As to the issue of politics: I agree with David, though it kind of kills me to do so. (And, David, if that's begging … jeesh.) The absence of political context is, of course, political. My own politics are a big confusing jumble, which means that I don't look at movies through a specific political lens. Yes, I'm a feminist (surprise!), which just means that I believe that women should be treated equally, and I think that the richest country on Earth should feed and house every one of its citizens, but that's about it. But when I look at movies, I don't check my sense of ethics or vague politics at the door—how could I? So, for instance, I was offended that at the end of Bad Boys II the two stars drive a Hummer through a Cuban shantytown, mowing down one shack after another. I noted that this was certainly a remarkable image of American capitalism mowing its way through the Third World (and received the usual hate mail as a consequence), but I didn't write that the two stars also use the word "faggot" liberally throughout the film. Was I a coward because I didn't write that I was offended? Maybe. But I never want to write a review with some sort of (political) checklist in hand. I also think you have to pick your battles and reserve your outrage, and then there's the fact that I also enjoyed a lot of the movie. (I'm a sucker for blowup movies in which sweaty men run around shooting guns.) Which made me feel kind of bad, but that's part of being a movie critic, right? Honestly embracing your pleasure even when it makes you feel like scum.

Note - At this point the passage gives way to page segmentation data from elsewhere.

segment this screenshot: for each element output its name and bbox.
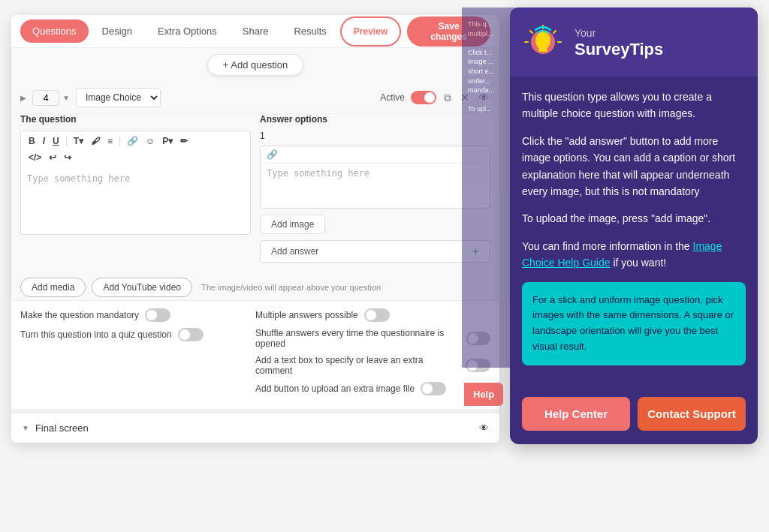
tab-share[interactable]: Share	[231, 20, 281, 43]
italic-btn[interactable]: I	[40, 134, 48, 148]
tips-panel: Your SurveyTips This question type allow…	[510, 8, 758, 444]
quiz-label: Turn this question into a quiz question	[20, 329, 172, 340]
media-hint: The image/video will appear above your q…	[201, 283, 381, 292]
text-color-btn[interactable]: T▾	[71, 134, 86, 148]
svg-point-1	[535, 32, 550, 50]
textbox-option: Add a text box to specify or leave an ex…	[255, 355, 490, 376]
question-number-display: ▼	[32, 90, 70, 106]
add-youtube-button[interactable]: Add YouTube video	[92, 278, 192, 297]
side-peek-text1: This q...	[468, 20, 516, 29]
tip-text-4a: You can find more information in the	[522, 240, 690, 252]
quiz-toggle[interactable]	[178, 328, 204, 341]
question-header-row: ▶ ▼ Image Choice Active ⧉ ✕ 👁	[11, 82, 499, 114]
tab-design[interactable]: Design	[90, 20, 144, 43]
tip-text-3: To upload the image, press "add image".	[522, 210, 746, 227]
side-peek-text3: Click t...	[468, 48, 516, 58]
side-peek-text6: under...	[468, 77, 516, 86]
upload-option: Add button to upload an extra image file	[255, 382, 490, 395]
tip-text-2: Click the "add answer" button to add mor…	[522, 133, 746, 200]
final-screen-eye-icon[interactable]: 👁	[479, 422, 489, 434]
preview-button[interactable]: Preview	[340, 17, 401, 47]
code-btn[interactable]: </>	[26, 151, 44, 164]
help-tab[interactable]: Help	[464, 383, 503, 406]
textbox-label: Add a text box to specify or leave an ex…	[255, 355, 460, 376]
collapse-icon: ▼	[22, 424, 29, 432]
underline-btn[interactable]: U	[50, 134, 62, 148]
answer-input-wrap: 🔗 Type something here	[260, 146, 490, 209]
multiple-label: Multiple answers possible	[255, 310, 358, 320]
add-image-button[interactable]: Add image	[260, 215, 325, 234]
answer-section-label: Answer options	[260, 114, 490, 125]
add-question-row: + Add question	[11, 48, 499, 82]
answer-textarea[interactable]: Type something here	[261, 164, 490, 205]
side-peek-text5: short e...	[468, 67, 516, 77]
side-peek-text4: image ...	[468, 57, 516, 67]
shuffle-label: Shuffle answers every time the questionn…	[255, 328, 460, 349]
tips-footer: Help Center Contact Support	[510, 388, 758, 444]
link-btn[interactable]: 🔗	[124, 134, 141, 148]
align-btn[interactable]: ≡	[104, 134, 116, 148]
add-answer-label: Add answer	[271, 246, 318, 257]
logo-icon	[522, 23, 564, 65]
logo-line2: SurveyTips	[574, 40, 663, 59]
active-label: Active	[380, 92, 405, 103]
final-screen-label: Final screen	[35, 422, 89, 434]
tab-extra-options[interactable]: Extra Options	[146, 20, 229, 43]
svg-line-5	[553, 31, 556, 33]
help-center-button[interactable]: Help Center	[522, 397, 630, 431]
tips-body: This question type allows you to create …	[510, 77, 758, 388]
answer-col: Answer options 1 🔗 Type something here A…	[260, 114, 490, 263]
question-col: The question B I U T▾ 🖌 ≡ 🔗 ☺ P▾ ✏ </>	[20, 114, 251, 263]
logo-text: Your SurveyTips	[574, 27, 663, 59]
emoji-btn[interactable]: ☺	[143, 134, 158, 148]
pen-btn[interactable]: ✏	[177, 134, 191, 148]
tabs-bar: Questions Design Extra Options Share Res…	[11, 15, 499, 48]
question-number-input[interactable]	[32, 90, 59, 106]
more-btn[interactable]: P▾	[159, 134, 176, 148]
upload-toggle[interactable]	[421, 382, 446, 395]
text-toolbar: B I U T▾ 🖌 ≡ 🔗 ☺ P▾ ✏ </> ↩ ↪	[20, 131, 251, 167]
contact-support-button[interactable]: Contact Support	[638, 397, 746, 431]
options-col-right: Multiple answers possible Shuffle answer…	[255, 308, 490, 401]
add-media-button[interactable]: Add media	[20, 278, 86, 297]
options-col-left: Make the question mandatory Turn this qu…	[20, 308, 255, 401]
options-section: Make the question mandatory Turn this qu…	[11, 300, 499, 409]
options-columns: Make the question mandatory Turn this qu…	[20, 308, 490, 401]
question-num-arrow: ▼	[62, 94, 70, 102]
upload-label: Add button to upload an extra image file	[255, 383, 415, 394]
mandatory-toggle[interactable]	[145, 308, 170, 322]
side-peek-text7: manda...	[468, 86, 516, 95]
tab-results[interactable]: Results	[282, 20, 338, 43]
shuffle-option: Shuffle answers every time the questionn…	[255, 328, 490, 349]
expand-icon: ▶	[20, 94, 26, 102]
question-type-select[interactable]: Image Choice	[76, 88, 161, 107]
highlight-btn[interactable]: 🖌	[88, 134, 103, 148]
logo-line1: Your	[574, 27, 663, 40]
undo-btn[interactable]: ↩	[46, 151, 59, 164]
answer-number: 1	[260, 131, 490, 141]
tips-header: Your SurveyTips	[510, 8, 758, 77]
question-textarea[interactable]: Type something here	[20, 167, 251, 235]
mandatory-label: Make the question mandatory	[20, 310, 139, 320]
question-section-label: The question	[20, 114, 251, 125]
tip-text-4: You can find more information in the Ima…	[522, 238, 746, 272]
active-toggle[interactable]	[411, 91, 436, 104]
side-peek-text8: To upl...	[468, 104, 516, 114]
svg-line-4	[530, 31, 532, 33]
svg-rect-2	[538, 48, 547, 52]
multiple-option: Multiple answers possible	[255, 308, 490, 322]
mandatory-option: Make the question mandatory	[20, 308, 255, 322]
add-answer-button[interactable]: Add answer +	[260, 240, 490, 263]
answer-toolbar: 🔗	[261, 146, 490, 164]
final-screen-bar: ▼ Final screen 👁	[11, 409, 499, 443]
question-content-area: The question B I U T▾ 🖌 ≡ 🔗 ☺ P▾ ✏ </>	[11, 114, 499, 272]
media-row: Add media Add YouTube video The image/vi…	[11, 272, 499, 300]
copy-icon[interactable]: ⧉	[442, 90, 453, 106]
tab-questions[interactable]: Questions	[20, 20, 89, 43]
side-peek-text2: multipl...	[468, 29, 516, 39]
redo-btn[interactable]: ↪	[61, 151, 74, 164]
multiple-toggle[interactable]	[364, 308, 390, 322]
quiz-option: Turn this question into a quiz question	[20, 328, 255, 341]
bold-btn[interactable]: B	[26, 134, 38, 148]
add-question-button[interactable]: + Add question	[207, 54, 303, 76]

Last, I don't really want to put anyone on the spot (OK, I do), but I wonder if Sarah feels as depressed as I do about women and American film, both in how women are represented in front of the camera and what's going on behind the camera. The fact that I actually enjoyed Something's Gotta Give somehow seems like evidence that things are very, very bad ... or that I am getting really old.

Love,
Manohla

Each year, film critics gather in the "Movie Club" to chew on the year in film. This year's group includes Manohla Dargis from the Los Angeles Times, David Edelstein from Slate, J. Hoberman from the Village Voice, Sarah Kerr from Vogue, and A.O. Scott from the New York Times. Hoberman is the author, most recently, of The Dream Life: Movies, Media, and the Mythology of the Sixties.